Tuesday, June 7, 2016

Love Story Part VI: 2015

Come January, Some of us, meaning both of us, started having more anxious feelings. Some of us said "I plan to date other people too." (Ahem. Jenny. Ahem.) Some of us started over thinking things and it got complicated really fast. Long story short, we broke up. Through out the next year, there were lots of talks, lots of tears, lots of broken hearts, lots of hard feelings, hard decisions, hard conversations. For both of us, those feelings were still there for each other, we just couldn't act on them. Derek felt it was wrong, but couldn't stay away from me. Because I knew Derek felt it was wrong, I would try to drive him away from me and drive myself away from him but still made excuses to see him, or run into him. Let's just say there were conflicting feelings going on. We knew we had to stay away from each other, but through all our talks (So many DTRs. Too many.), we had become best friends, and it's harder than heck to stay away from your best friend.

There were multiple "It's over." "It's never going to happen." "Stop calling me." "Let's not hang out anymore." "You need to decide." All between both of us. We kept breaking up and we weren't even together.

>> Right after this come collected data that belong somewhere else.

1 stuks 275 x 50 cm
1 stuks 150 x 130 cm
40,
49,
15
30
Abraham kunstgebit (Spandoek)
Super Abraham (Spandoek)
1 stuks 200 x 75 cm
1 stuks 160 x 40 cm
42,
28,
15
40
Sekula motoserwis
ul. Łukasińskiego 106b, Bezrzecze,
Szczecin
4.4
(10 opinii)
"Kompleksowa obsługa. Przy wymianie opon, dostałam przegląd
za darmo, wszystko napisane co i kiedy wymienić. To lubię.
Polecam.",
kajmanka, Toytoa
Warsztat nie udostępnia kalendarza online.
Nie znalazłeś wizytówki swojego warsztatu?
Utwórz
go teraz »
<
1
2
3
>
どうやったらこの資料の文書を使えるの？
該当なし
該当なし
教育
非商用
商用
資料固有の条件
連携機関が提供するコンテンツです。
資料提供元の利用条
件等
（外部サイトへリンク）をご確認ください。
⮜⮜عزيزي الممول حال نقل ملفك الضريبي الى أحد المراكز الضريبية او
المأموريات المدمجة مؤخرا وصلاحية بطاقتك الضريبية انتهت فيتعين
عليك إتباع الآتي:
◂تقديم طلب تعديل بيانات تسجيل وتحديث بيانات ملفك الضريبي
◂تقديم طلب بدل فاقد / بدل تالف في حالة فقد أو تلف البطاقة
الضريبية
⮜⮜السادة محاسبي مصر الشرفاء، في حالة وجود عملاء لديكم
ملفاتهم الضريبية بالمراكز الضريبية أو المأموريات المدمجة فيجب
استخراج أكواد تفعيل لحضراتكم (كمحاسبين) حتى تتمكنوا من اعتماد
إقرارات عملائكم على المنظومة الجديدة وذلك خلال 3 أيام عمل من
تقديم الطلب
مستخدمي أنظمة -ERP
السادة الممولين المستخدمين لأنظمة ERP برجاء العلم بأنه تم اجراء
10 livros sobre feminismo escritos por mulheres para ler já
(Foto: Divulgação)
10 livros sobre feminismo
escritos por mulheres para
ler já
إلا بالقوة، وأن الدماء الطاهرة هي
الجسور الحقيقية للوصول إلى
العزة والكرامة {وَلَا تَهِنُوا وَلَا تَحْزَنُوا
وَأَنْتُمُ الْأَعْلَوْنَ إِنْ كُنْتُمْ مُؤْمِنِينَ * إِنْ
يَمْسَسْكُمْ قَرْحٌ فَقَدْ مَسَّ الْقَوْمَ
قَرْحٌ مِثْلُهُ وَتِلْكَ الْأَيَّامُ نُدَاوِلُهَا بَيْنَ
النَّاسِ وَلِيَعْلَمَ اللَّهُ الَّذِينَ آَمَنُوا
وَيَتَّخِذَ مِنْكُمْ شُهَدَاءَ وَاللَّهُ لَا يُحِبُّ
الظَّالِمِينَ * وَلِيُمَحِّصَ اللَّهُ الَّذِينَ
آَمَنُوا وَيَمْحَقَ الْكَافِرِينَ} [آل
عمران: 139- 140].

It was November again, Derek asked me out on a double date with my sister and his roommate. The date went really well and things had started to spark up again for both of us. I was confused about it because earlier, we had really decided that it was never going to work out between us. The next week after our date, I went to Disneyland. I told Derek before I left, that he needed to make a decision about me, about us. I wanted to date him again, but I wasn't going to unless he wanted it and we were going to stick. If we broke up again, I would be heart-shattered. So I told him to figure it out. The week I was gone, he talked to his parents, he talked to my sister and brother-in-law (because they went through almost a similar situation during their dating years) he went to the temple, and he asked Heavenly Father if he could date me again. He felt so much peace and comfort. He knew it was the right time. Meanwhile, in Disneyland, I was texting him and he asked me if I when I got back, after the performance we had, if I wanted to go do something relaxing with him. I said yes. So after our performance, in our formals, we went to the Chocolate (which is a little dessert cafe) and ate Cazookies, and started a Beauty and the Beast puzzle. He was acting weird, asking me to do different things with him, and he was shaking, and acting nervous. I didn't make anything of it, but was a little curious as to what he had been thinking all week. It got crowded, so we left. We got in the car and I thanked him for the night and he said "I actually have one more place I want to take you."

My heart sank. I knew where we were going even though he tried to trick me by taking random back roads. We were headed to the park where I had friend-zoned him. Where we had had several talks that always ended in broken hearts and tears. Great. It's over. Why doesn't he just tell me and get it over with? Why does he have to make a big deal about it? Why did he take me on a nice, cute outing and now is going to break my heart again? ...  Or... He's going to try to make this place happy instead, and tell me that he's thought about it and he wants to date me again. I'm freaking out, wondering which it will be. He parks and gets out, I start to get out and he says, "Wait it's cold. And I'm just grabbing something from the trunk." He comes back with a gorgeous bouquet of roses, hands them to me and says "Jenny, I want to run something by you and see how you feel and what you think." He proceeded to tell me about his week and how he was feeling and asked me if I wanted to date him again. And like a brat, I said no. I told him my fears and that I probably needed to really think about it before I made a final decision. I woke up the next day thinking I don't need to think about it. I want to date Derek again. More than anything. Why on earth did I say no??! 

I went over and asked him questions, and we talked about everything, laid it all out on the table.
We decided that we were going to date again.

20 minutes later, we took his roommate to the ER. Most eventful night of the year. Back with my boyfriend, and in the hospital with a guy who stopped breathing for a minute.